Step 5: Preparing the Clay
Roll out your clay to about a 1/4" thick rectangle that is more than big enough to cover the handle area.
To determine the handle size you will use, lay the wand across the clay and put your hand over it. You will want the length of the handle to be a bit longer than the four fingers of your wand hand are wide. Consider making the length of the handle about two extra finger widths long. Then cut the four edges of your clay to make them straight.
Step 6: Marrying Wood and Clay
Smooth one of the long edges against the wand. Press it against the wood and feather it away for a really good connection.
Step 7: Sizing the Clay
Roll the wand to cover the handle but do not press it against it hard. Mark the point where the clay begins to overlap. Cut the clay along your mark. Unroll the loosely wrapped clay.
Step 8: Smoothing the Clay Seam
Roll the clay around the handle end of your wand again, this time pressing the clay into the handle well. Smooth and press. Smooth and press. When you get to the seam, smooth it out.
Step 9: More Handle Work
Smooth the clay over the end of the handle. If you can feel air bubbles between the handle and the wand, poke some pin holes and press it to work the air out of the handle. Then smooth out the pin holes to remove them.
Use a craft knife to make an even cut all the way around the non-end handle edge. Carefully taper this end of the handle so that there is little or no seam between the wood and the handle.
Step 10: Optional: Adding a Gem
This wand had a gem embedded in the end. This is a small cabochon gem made like the Faux Gemstones discussed in my blog and on an Instructable. Any polished stone that can be baked will work though. Plastic gems get warped and cloudy so avoid using them.
To embed the stone, I wrapped all but the visible side of the gem in clay and added it to the end. Then I added an embellishment layer of clay to cover the seam.
Step 11: Embellishment
Add layers of clay and whatever textures or design elements you want now. This is completely up to you.
I added another layer of clay on the non-gem end of the handle for symmetry. Then I added texture using my own knotwork wedding ring and the end of a chopstick.
Some people liked to hold this in their hand and "squish" it a bit, making their own hand imprint in the wand to create a perfect fit.
Step 12: Baking
Once you are satisfied with your handle, it gets baked.
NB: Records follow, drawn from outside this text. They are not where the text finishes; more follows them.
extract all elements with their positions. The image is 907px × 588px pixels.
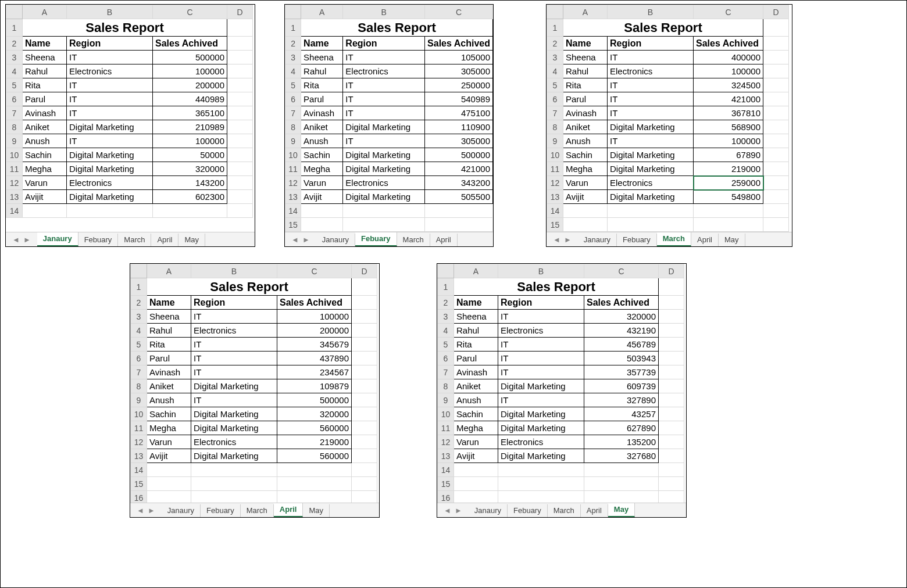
- cell[interactable]: [563, 218, 608, 232]
- cell-name[interactable]: Megha: [23, 162, 67, 176]
- cell-sales[interactable]: 568900: [694, 120, 763, 134]
- cell-name[interactable]: Parul: [147, 352, 191, 365]
- cell-sales[interactable]: 67890: [694, 148, 763, 162]
- cell-name[interactable]: Parul: [301, 92, 343, 106]
- tab-nav-arrow-icon[interactable]: ◄: [10, 235, 22, 244]
- cell-sales[interactable]: 627890: [584, 421, 659, 435]
- cell-region[interactable]: Digital Marketing: [498, 379, 584, 393]
- cell-name[interactable]: Parul: [23, 92, 67, 106]
- column-header-A[interactable]: A: [454, 264, 498, 278]
- cell-name[interactable]: Rita: [301, 78, 343, 92]
- cell-region[interactable]: Digital Marketing: [191, 407, 277, 421]
- cell[interactable]: [352, 393, 377, 407]
- row-header[interactable]: 8: [438, 379, 454, 393]
- sheet-tab-febuary[interactable]: Febuary: [617, 234, 657, 246]
- cell[interactable]: [659, 365, 684, 379]
- cell-name[interactable]: Varun: [301, 176, 343, 190]
- cell-name[interactable]: Rahul: [23, 64, 67, 78]
- sheet-tab-march[interactable]: March: [548, 504, 581, 517]
- cell-sales[interactable]: 100000: [694, 134, 763, 148]
- cell-name[interactable]: Sheena: [147, 310, 191, 324]
- tab-nav-arrow-icon[interactable]: ►: [562, 235, 573, 244]
- cell[interactable]: [227, 120, 253, 134]
- column-header-A[interactable]: A: [23, 5, 67, 19]
- cell[interactable]: [659, 407, 684, 421]
- cell[interactable]: [454, 477, 498, 491]
- cell-name[interactable]: Rita: [454, 338, 498, 352]
- cell-name[interactable]: Sachin: [147, 407, 191, 421]
- cell[interactable]: [352, 296, 377, 310]
- cell[interactable]: [659, 296, 684, 310]
- cell-region[interactable]: IT: [343, 106, 425, 120]
- column-header-D[interactable]: D: [659, 264, 684, 278]
- row-header[interactable]: 5: [547, 78, 563, 92]
- select-all-corner[interactable]: [438, 264, 454, 278]
- cell-name[interactable]: Avijit: [147, 449, 191, 463]
- cell-sales[interactable]: 345679: [277, 338, 352, 352]
- cell-region[interactable]: Digital Marketing: [608, 148, 694, 162]
- cell[interactable]: [227, 106, 253, 120]
- cell-sales[interactable]: 100000: [277, 310, 352, 324]
- cell[interactable]: [147, 463, 191, 477]
- cell-region[interactable]: IT: [498, 338, 584, 352]
- cell-name[interactable]: Sheena: [23, 51, 67, 64]
- cell-name[interactable]: Sheena: [563, 51, 608, 64]
- cell-sales[interactable]: 219000: [277, 435, 352, 449]
- row-header[interactable]: 8: [547, 120, 563, 134]
- select-all-corner[interactable]: [131, 264, 147, 278]
- cell-name[interactable]: Sheena: [454, 310, 498, 324]
- cell-region[interactable]: Digital Marketing: [191, 421, 277, 435]
- row-header[interactable]: 5: [131, 338, 147, 352]
- cell[interactable]: [352, 435, 377, 449]
- cell[interactable]: [352, 477, 377, 491]
- column-header-C[interactable]: C: [153, 5, 227, 19]
- row-header[interactable]: 5: [438, 338, 454, 352]
- row-header[interactable]: 13: [285, 190, 301, 204]
- column-header-B[interactable]: B: [498, 264, 584, 278]
- table-header-name[interactable]: Name: [147, 296, 191, 310]
- cell-region[interactable]: IT: [67, 51, 153, 64]
- cell[interactable]: [659, 463, 684, 477]
- row-header[interactable]: 1: [547, 19, 563, 37]
- cell-region[interactable]: Digital Marketing: [343, 120, 425, 134]
- row-header[interactable]: 6: [6, 92, 23, 106]
- sheet-tab-april[interactable]: April: [151, 234, 178, 246]
- cell-sales[interactable]: 105000: [425, 51, 493, 64]
- tab-nav-arrow-icon[interactable]: ►: [146, 506, 157, 515]
- cell-name[interactable]: Sachin: [454, 407, 498, 421]
- sheet-tab-may[interactable]: May: [719, 234, 745, 246]
- sheet-tab-janaury[interactable]: Janaury: [37, 232, 78, 246]
- row-header[interactable]: 3: [547, 51, 563, 64]
- spreadsheet-grid[interactable]: ABCD1Sales Report2NameRegionSales Achive…: [437, 264, 684, 505]
- cell[interactable]: [147, 477, 191, 491]
- row-header[interactable]: 14: [547, 204, 563, 218]
- sheet-tab-march[interactable]: March: [118, 234, 151, 246]
- cell-sales[interactable]: 440989: [153, 92, 227, 106]
- cell-sales[interactable]: 505500: [425, 190, 493, 204]
- cell-region[interactable]: Electronics: [608, 64, 694, 78]
- cell-region[interactable]: Electronics: [343, 176, 425, 190]
- cell[interactable]: [694, 218, 763, 232]
- cell-sales[interactable]: 250000: [425, 78, 493, 92]
- select-all-corner[interactable]: [547, 5, 563, 19]
- cell-sales[interactable]: 200000: [153, 78, 227, 92]
- cell-name[interactable]: Anush: [454, 393, 498, 407]
- cell-name[interactable]: Varun: [147, 435, 191, 449]
- cell-sales[interactable]: 609739: [584, 379, 659, 393]
- sheet-tab-febuary[interactable]: Febuary: [78, 234, 119, 246]
- row-header[interactable]: 9: [438, 393, 454, 407]
- cell-sales[interactable]: 500000: [277, 393, 352, 407]
- cell-region[interactable]: Electronics: [191, 435, 277, 449]
- sheet-tab-febuary[interactable]: Febuary: [355, 232, 397, 246]
- cell[interactable]: [352, 310, 377, 324]
- table-header-region[interactable]: Region: [191, 296, 277, 310]
- cell[interactable]: [763, 78, 789, 92]
- cell-sales[interactable]: 602300: [153, 190, 227, 204]
- cell-sales[interactable]: 456789: [584, 338, 659, 352]
- row-header[interactable]: 4: [547, 64, 563, 78]
- table-header-region[interactable]: Region: [498, 296, 584, 310]
- sheet-tab-april[interactable]: April: [430, 234, 458, 246]
- cell[interactable]: [763, 148, 789, 162]
- cell-sales[interactable]: 437890: [277, 352, 352, 365]
- cell[interactable]: [227, 134, 253, 148]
It is important to note that, yes, I have said to put wood into the oven. The flashpoint of wood is well above the baking temperature of polymer clay so it can be carefully baked. If concerned, select the type of clay that bakes at the lowest temperature you can find. Just do not leave the oven unattended and do not leave it any longer than necessary. Ok, I have given my safety rant so now you can bake it at your own risk.
Place the wand, wood side down into a glass bowl or cup that is deemed ovenworthy. Pour in some sand, gravel, or pebbles to keep the handle wand from flopping out. Place this on an ovensafe glass pan. Polymer clay is meant to bake on glass and using metal might cause more heat to be transferred than you will want so use glass, just like the package says.
Bake as directed on the packaging of your clay.
Step 13: Finishing
Once it has cooled, stain or paint the wood on your wand. When the stain is dry, seal it and make it shiny using furniture paste wax or varnish, following package instructions.
You now have a unique wizard wand. Just like magic!